Matched by Ally Condie. It's a world devoid of vampires and werewolves, but it's anything but normal for Cassia, a girl living in a Utopian society where your mate is government chosen. Only a computer blip gives her a look at an alternative mate -- one the government never intended.
It's got the requisite love story, but this novel due on shelves at the end of the month (we were hooked by an early reader copy sent to The Stir) forces kids to question their place in society and the freedoms they hold dear.
The Chronicles of Vladimir Tod by Heather Brewer. Starting off in the eighth grade with her teenaged vampire, we were pleased to find in our review copies that Brewer has managed to tone down the lust and desire that plagued Twilight in favor of a funny story about being the weird kid.
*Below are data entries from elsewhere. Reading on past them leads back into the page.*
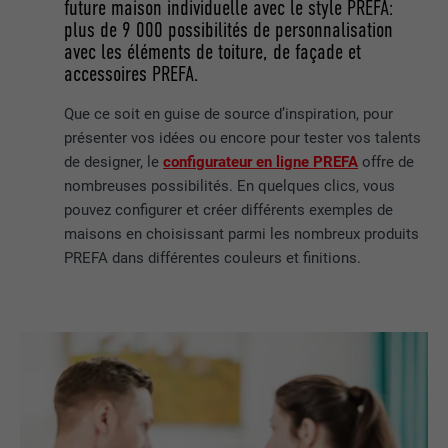
future maison individuelle avec le style PREFA:
plus de 9 000 possibilités de personnalisation
avec les éléments de toiture, de façade et
accessoires PREFA.
Que ce soit en guise de source d’inspiration, pour
présenter vos idées ou encore pour tester vos talents
de designer, le
configurateur en ligne PREFA
offre de
nombreuses possibilités. En quelques clics, vous
pouvez configurer et créer différents exemples de
maisons en choisissant parmi les nombreux produits
PREFA dans différentes couleurs et finitions.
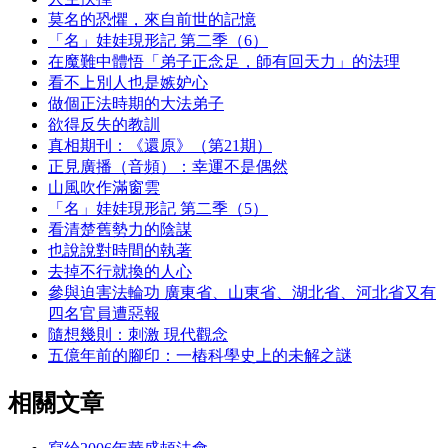
莫名的恐懼，來自前世的記憶
「名」娃娃現形記 第二季（6）
在魔難中體悟「弟子正念足，師有回天力」的法理
看不上別人也是嫉妒心
做個正法時期的大法弟子
欲得反失的教訓
真相期刊：《還原》（第21期）
正見廣播（音頻）：幸運不是偶然
山風吹作滿窗雲
「名」娃娃現形記 第二季（5）
看清楚舊勢力的陰謀
也說說對時間的執著
去掉不行就換的人心
參與迫害法輪功 廣東省、山東省、湖北省、河北省又有
四名官員遭惡報
隨想幾則：刺激 現代觀念
五億年前的腳印：一樁科學史上的未解之謎
相關文章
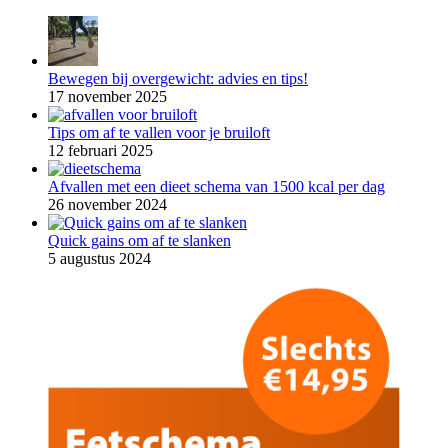
Bewegen bij overgewicht: advies en tips!
17 november 2025
Tips om af te vallen voor je bruiloft
12 februari 2025
Afvallen met een dieet schema van 1500 kcal per dag
26 november 2024
Quick gains om af te slanken
5 augustus 2024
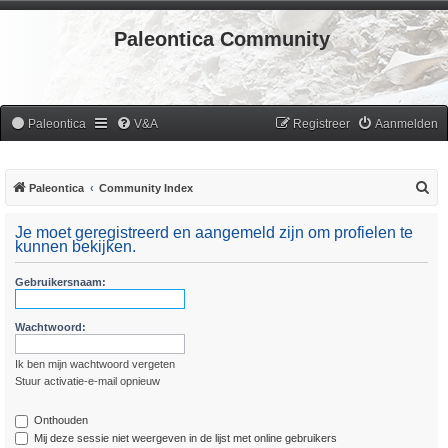
Paleontica Community
Paleontica
V&A
Registreer
Aanmelden
Z
Paleontica
Community Index
o
Je moet geregistreerd en aangemeld zijn om profielen te
e
kunnen bekijken.
k
Gebruikersnaam:
Wachtwoord:
Ik ben mijn wachtwoord vergeten
Stuur activatie-e-mail opnieuw
Onthouden
Mij deze sessie niet weergeven in de lijst met online gebruikers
Vlad is half vampire, half human, and an orphan (think Harry Potter).
He gets by thanks to his Aunt Nelly, who brings home blood from the blood bank to keep him going, but that doesn't shield him from the horrors of middle and high school.
He may be a vampire, but this is as close to a "real" story about kids as you can get in the science fiction realm.
Tantalize by Cynthia Leitich Smith. Fans of Austin, Texas already know it's got a reputation for being one of the hottest hangouts in the Lone Star State. Who knew it was also a hotbed of vampiric and werewolf activity? A teenage orphan named Quincie Morris leads this science fiction meets mystery that's more Buffy the Vampire Slayer quirky than Twilight tangled.
Cirque du Freak by Darren Shan. A British author brings to life the story of a boy who snuck out to an illicit freak show only to find he's tangled in the future of vampire spider-wrangler.
With a male lead and a male author, this is the vampire series that stretches way beyond Twilight into a decidedly male audience (really, it was my 23-year-old brother who turned me onto this series).
A Tale Dark & Grimm by Adam Gidwitz. A Brooklyn schoolteacher has managed to turn the old tale of Hansel and Gretel into a subversive, dark, and quirky adventure through the Brothers Grimm repertoire. An advance reader copy sent to The Stir revealed fairy tales aren't for little kids anymore. So what is this doing on a vampire list? Let's just say there's blood and terrible creatures who don't need fangs to bite.
The Tear Collector by Patrick Jones. We're back to vampires, but the blood is gone. It turns out it isn't a juicy neck teenaged do-gooder Cassandra lusts for. She wants your tears, and your teens may realize it's good to cry.
What are your favorite paranormal books for teens?